Hauteville-House, 18 décembre 1869.

Mon fils, te voilà frappé pour la seconde fois. La première fois, il y a dix-neuf ans, tu combattais l’échafaud ; on t’a condamné. La deuxième fois, aujourd’hui, en rappelant le soldat à la fraternité, tu combattais la guerre ; on t’a condamné. Je t’envie ces deux gloires.

En 1851, tu étais défendu par Crémieux, ce grand cœur éloquent, et par moi. En 1860, tu as été défendu par Gambetta, le puissant évocateur du spectre de Baudin, et par Jules Favre, le maître superbe de la parole, que j’ai vu si intrépide au 2 décembre.

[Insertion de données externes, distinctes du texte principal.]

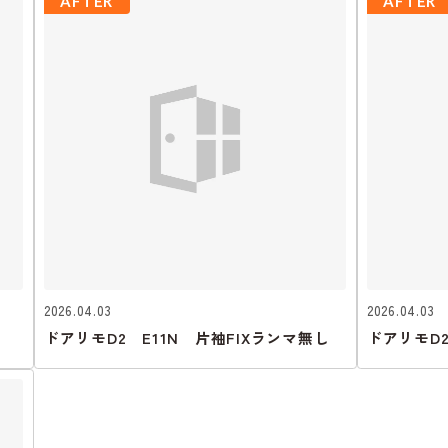
AFTER
AFTER
2026.04.03
2026.04.03
ドアリモD2 E11N 片袖FIXランマ無し
ドアリモD2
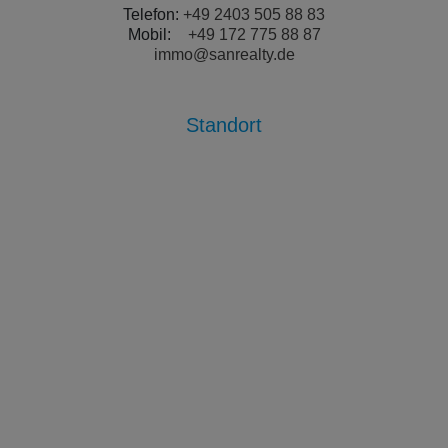
Telefon:
+49 2403 505 88 83
Mobil:
+49 172 775 88 87
immo@sanrealty.de
Standort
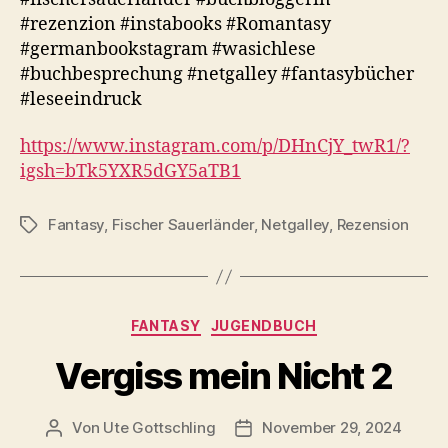
#rezenzion #instabooks #Romantasy
#germanbookstagram #wasichlese
#buchbesprechung #netgalley #fantasybücher
#leseeindruck
https://www.instagram.com/p/DHnCjY_twR1/?
igsh=bTk5YXR5dGY5aTB1
Fantasy
,
Fischer Sauerländer
,
Netgalley
,
Rezension
Schlagwörter
Kategorien
FANTASY
JUGENDBUCH
Vergiss mein Nicht 2
Von
Ute Gottschling
November 29, 2024
Beitragsautor
Veröffentlichungsdatum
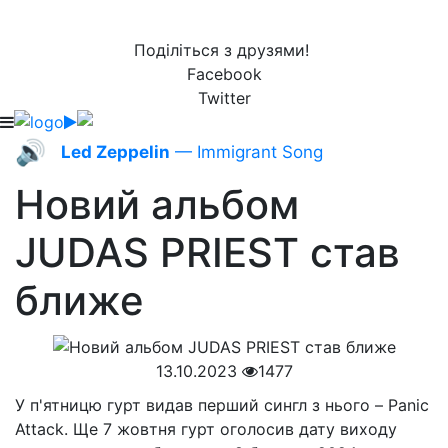
Поділіться з друзями!
Facebook
Twitter
🔊
Led Zeppelin
— Immigrant Song
Новий альбом
JUDAS PRIEST став
ближе
13.10.2023
1477
У п'ятницю гурт видав перший сингл з нього – Panic
Attack. Ще 7 жовтня гурт оголосив дату виходу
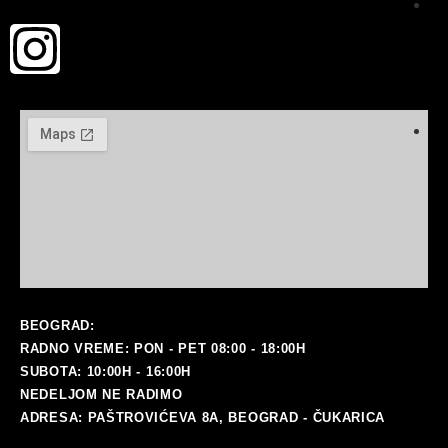
ma
BEOGRAD:
RADNO VREME: PON - PET 08:00 - 18:00H
SUBOTA: 10:00H - 16:00H
NEDELJOM NE RADIMO
ADRESA: PAŠTROVIĆEVA 8A, BEOGRAD - ČUKARICA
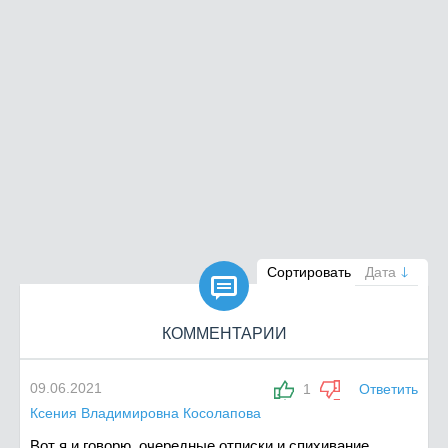

Сортировать
Дата
КОММЕНТАРИИ
09.06.2021
1
Ответить
Ксения Владимировна Косолапова
Вот я и говорю, очередные отписки и спихивание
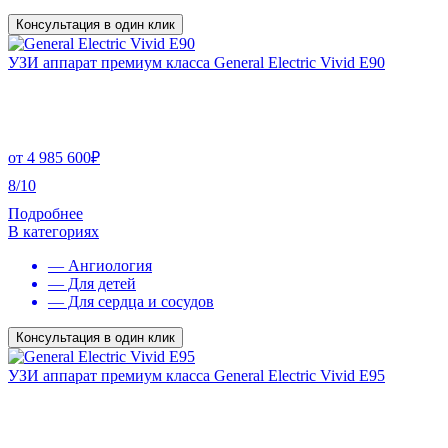
Консультация в один клик
УЗИ аппарат премиум класса General Electric Vivid E90
от
4 985 600
₽
8/10
Подробнее
В категориях
— Ангиология
— Для детей
— Для сердца и сосудов
Консультация в один клик
УЗИ аппарат премиум класса General Electric Vivid E95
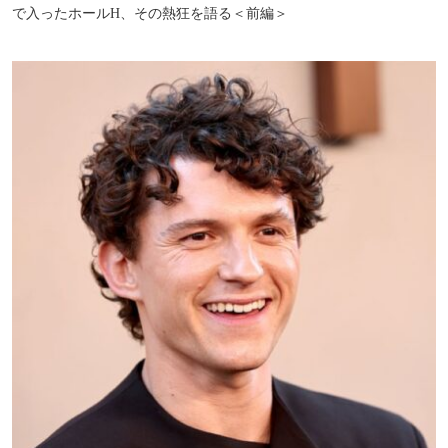
で入ったホールH、その熱狂を語る＜前編＞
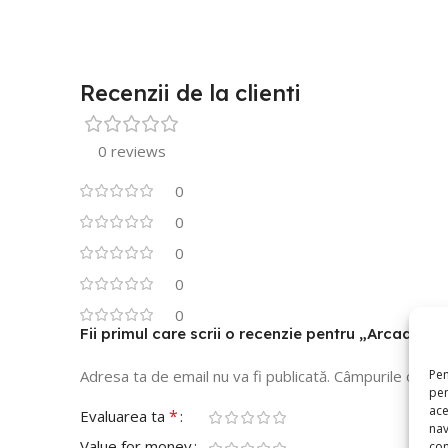
Recenzii de la clienti
0 reviews
0
0
0
0
0
Fii primul care scrii o recenzie pentru „Arcada 
Pen
Adresa ta de email nu va fi publicată.
Câmpurile obliga
pen
ace
*
Evaluarea ta
nav
Value for money
con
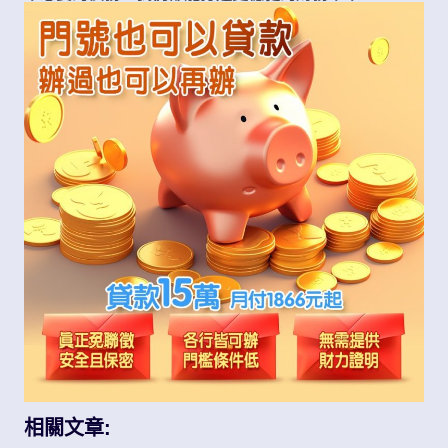
相關文章:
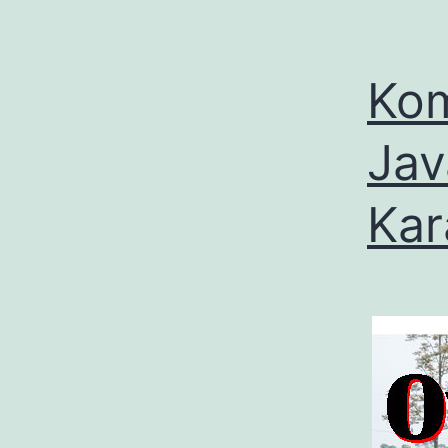
Kom
Jav
Kar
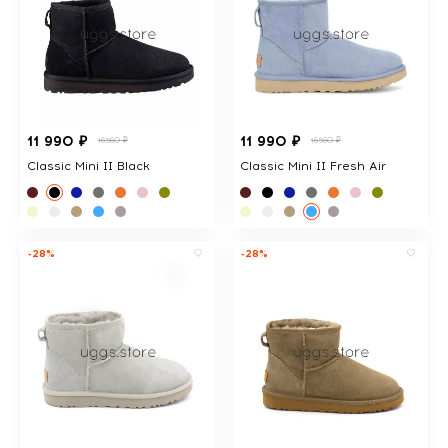
11 990 ₽
11 990 ₽
16560 ₽
16560 ₽
Classic Mini II Black
Classic Mini II Fresh Air
-28%
-28%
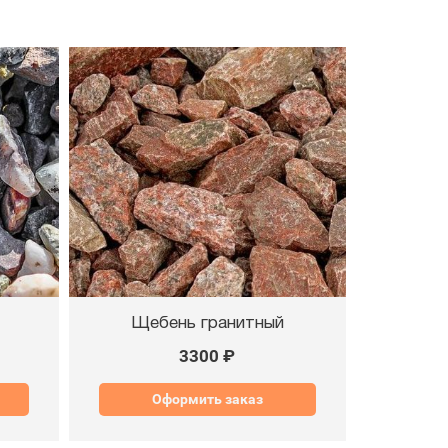
Щебень гранитный
3300 ₽
Оформить заказ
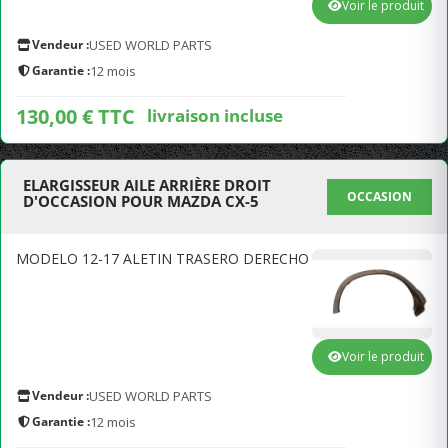
Voir le produit
Vendeur :
USED WORLD PARTS
Garantie :
12 mois
130,00 € TTC
livraison incluse
ELARGISSEUR AILE ARRIÈRE DROIT
OCCASION
D'OCCASION POUR MAZDA CX-5
MODELO 12-17 ALETIN TRASERO DERECHO
Voir le produit
Vendeur :
USED WORLD PARTS
Garantie :
12 mois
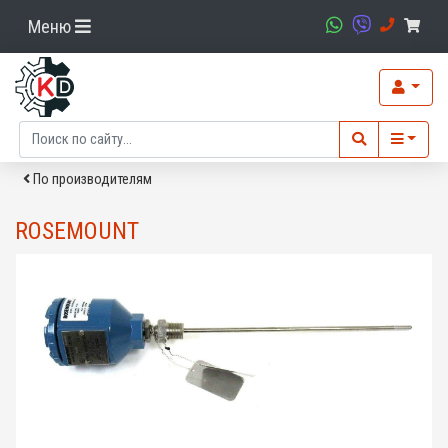
Меню
По производителям
ROSEMOUNT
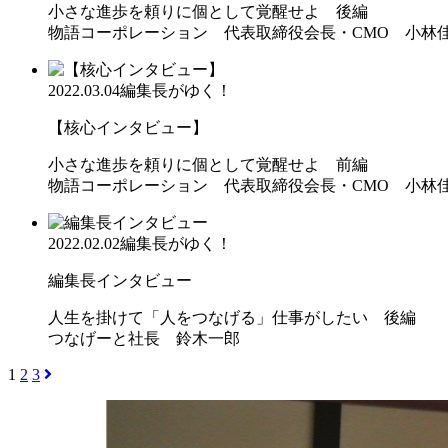
小さな進歩を頼りに個として覚醒せよ 後編
物語コーポレーション 代表取締役会長・CMO 小林
2022.03.04
編集長がゆく！
【核心インタビュー】
小さな進歩を頼りに個として覚醒せよ 前編
物語コーポレーション 代表取締役会長・CMO 小林
2022.02.02
編集長がゆく！
編集長インタビュー
人生を掛けて「人をつなげる」仕事がしたい 後編
つなげーと社長 鈴木一郎
1
2
3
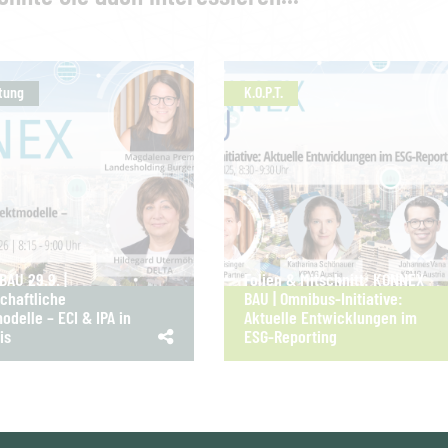
tung
K.O.P.T.
AU 29.9. |
Folien & Mitschnitt: KONNEX
chaftliche
BAU | Omnibus-Initiative:
odelle – ECI & IPA in
Aktuelle Entwicklungen im
is
ESG-Reporting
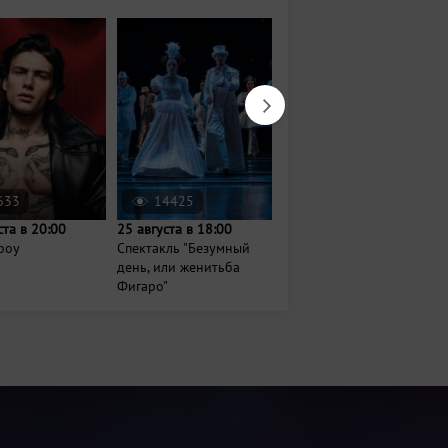
633
14425
742
ста в 20:00
25 августа в 18:00
14 августа в 18:00
boy
Спектакль "Безумный
Вечер джаза и шахмат
день, или женитьба
Фигаро"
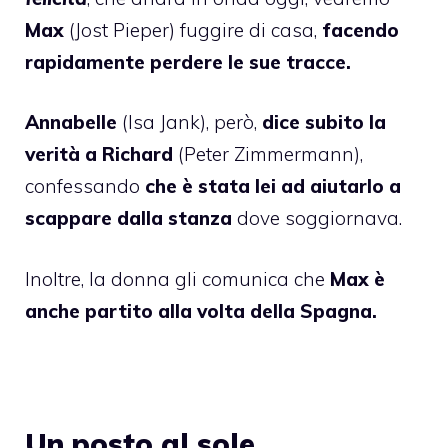
Max
(Jost Pieper) fuggire di casa,
facendo
rapidamente perdere le sue tracce.
Annabelle
(Isa Jank), però,
dice subito la
verità a Richard
(Peter Zimmermann),
confessando
che è stata lei ad aiutarlo a
scappare dalla stanza
dove soggiornava.
Inoltre, la donna gli comunica che
Max è
anche partito alla volta della Spagna.
Un posto al sole,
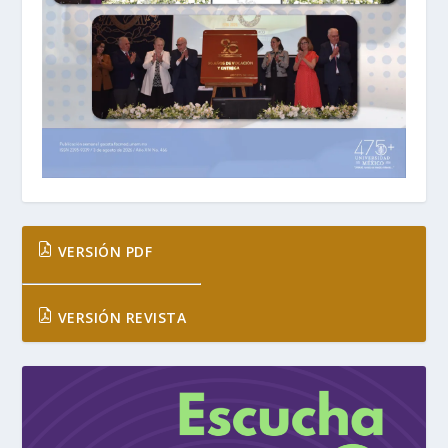
VERSIÓN PDF
VERSIÓN REVISTA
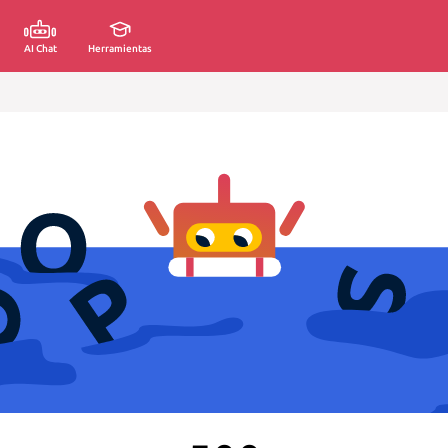
AI Chat
Herramientas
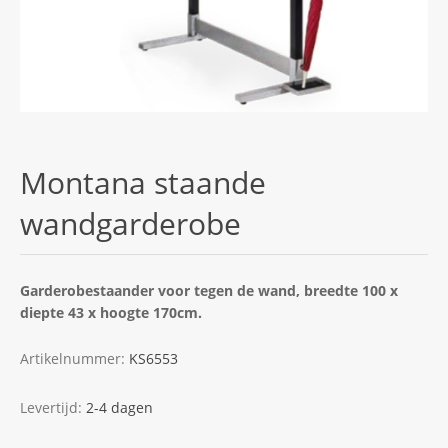
Montana staande
wandgarderobe
Garderobestaander voor tegen de wand, breedte 100 x
diepte 43 x hoogte 170cm.
Artikelnummer:
KS6553
Levertijd:
2-4 dagen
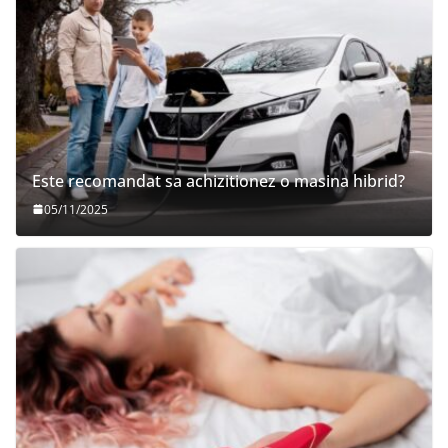
Este recomandat sa achizitionez o masina hibrid?
05/11/2025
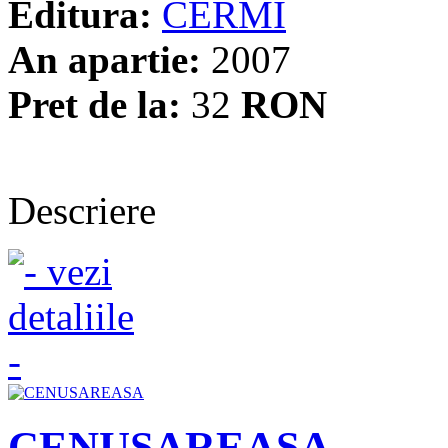
Editura:
CERMI
An apartie:
2007
Pret de la:
32
RON
Descriere
CENUSAREASA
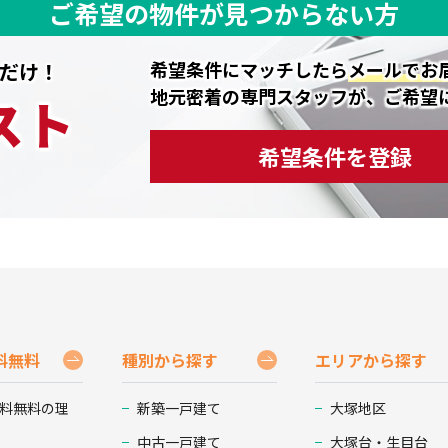
ご希望の物件が見つからない方
希望条件にマッチしたら
メールでお
だけ！
地元密着の専門スタッフが、ご希望
スト
希望条件を登録
料無料
種別から探す
エリアから探す
料無料の理
新築一戸建て
大塚地区
中古一戸建て
大塚台・生目台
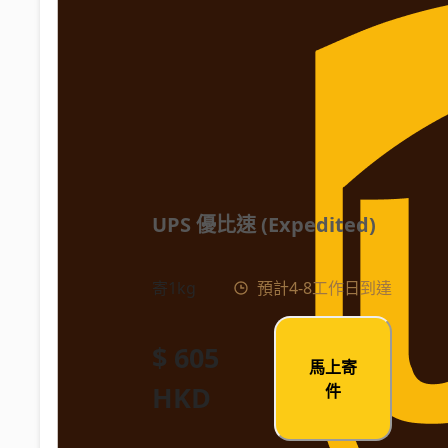
UPS 優比速 (Expedited)
寄1kg
預計4-8工作日到達
$ 605
馬上寄
HKD
件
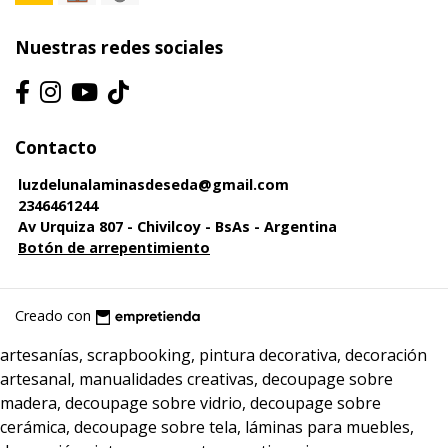
Nuestras redes sociales
Contacto
luzdelunalaminasdeseda@gmail.com
2346461244
Av Urquiza 807 - Chivilcoy - BsAs - Argentina
Botón de arrepentimiento
Creado con
artesanías, scrapbooking, pintura decorativa, decoración
artesanal, manualidades creativas, decoupage sobre
madera, decoupage sobre vidrio, decoupage sobre
cerámica, decoupage sobre tela, láminas para muebles,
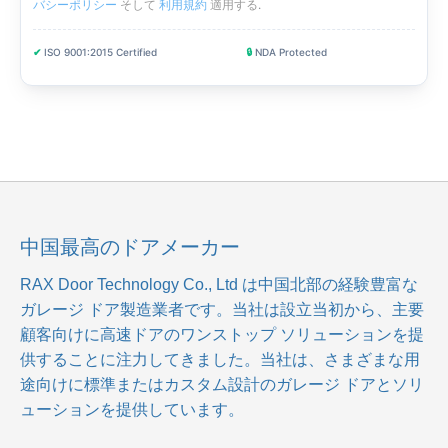
バシーポリシー
そして
利用規約
適用する
.
✔
ISO 9001:2015 Certified
🔒
NDA Protected
中国最高のドアメーカー
RAX Door Technology Co., Ltd
は中国北部の経験豊富な
ガレージ ドア製造業者です。当社は設立当初から、主要
顧客向けに高速ドアのワンストップ ソリューションを提
供することに注力してきました。当社は、さまざまな用
途向けに標準またはカスタム設計のガレージ ドアとソリ
ューションを提供しています。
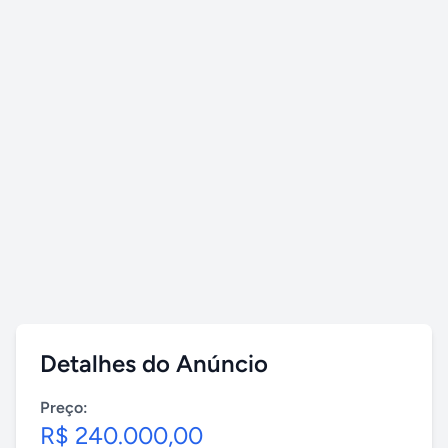
Detalhes do Anúncio
Preço:
R$ 240.000,00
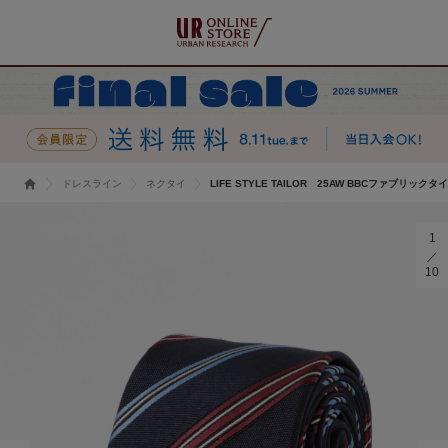
ドレスライン
ネクタイ
LIFE STYLE TAILOR 25AW BBCファブリックタイ
1
10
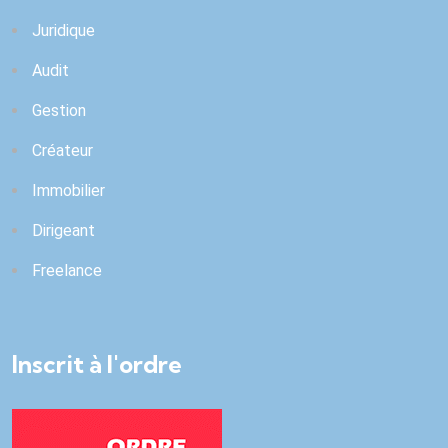
Juridique
Audit
Gestion
Créateur
Immobilier
Dirigeant
Freelance
Inscrit à l'ordre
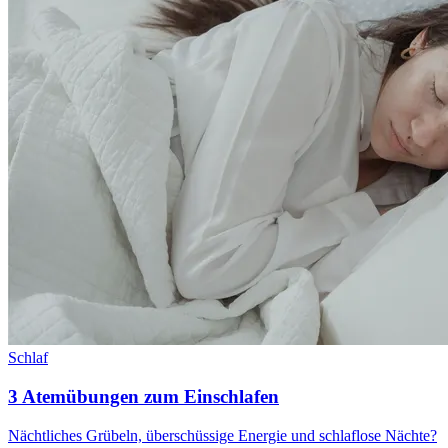
Schlaf
3 Atemübungen zum Einschlafen
Nächtliches Grübeln, überschüssige Energie und schlaflose Nächte?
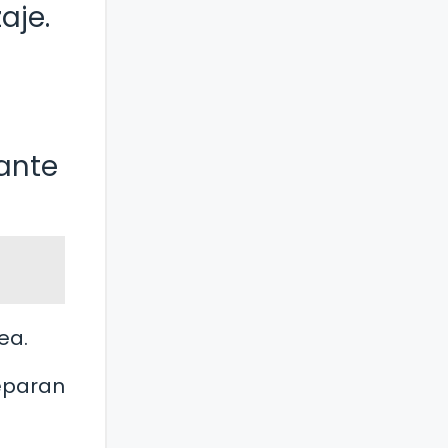
aje.
ante
ea.
reparan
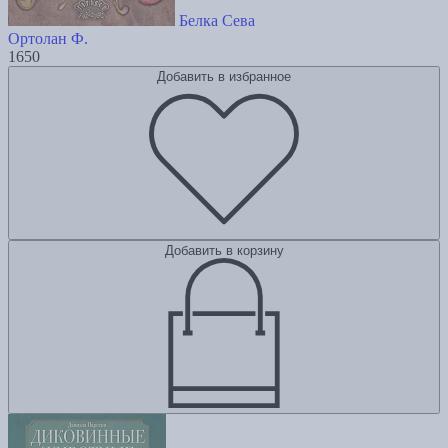
Белка Сева
Ортолан Ф.
1650
Добавить в избранное
Добавить в корзину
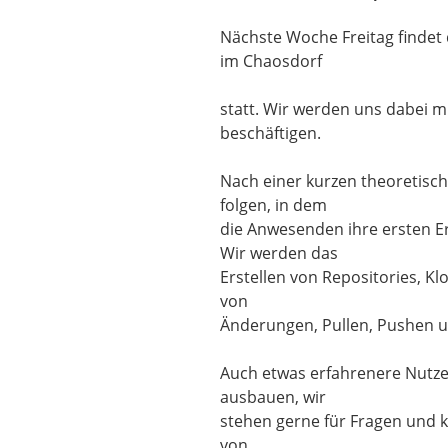
Nächste Woche Freitag findet
im Chaosdorf
statt. Wir werden uns dabei mi
beschäftigen.
Nach einer kurzen theoretisc
folgen, in dem
die Anwesenden ihre ersten E
Wir werden das
Erstellen von Repositories, K
von
Änderungen, Pullen, Pushen u
Auch etwas erfahrenere Nutze
ausbauen, wir
stehen gerne für Fragen und k
von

Tout est bien. Sois content.

Tu commets le crime de préférer comme moi à la société qui tue la société qui éclaire et qui enseigne, et aux peuples s’entr’égorgeant les peuples s’entr’aidant ; tu combats ces sombres obéissances passives, le bourreau et le soldat ; tu ne veux pas pour l’ordre social de ces deux cariatides ; à une extrémité l’homme-guillotine, à l’autre extrémité l’homme-chassepot. Tu aimes mieux Guillaume Penn que Joseph de Maistre, et Jésus que César. Tu ne veux de hache qu’aux mains du pionnier dans la forêt et de glaive qu’aux mains du citoyen devant la tyrannie. Au législateur tu montres comme idéal Beccaria, et au soldat Garibaldi. Tout cela vaut bien quatre mois de prison et mille francs d’amende.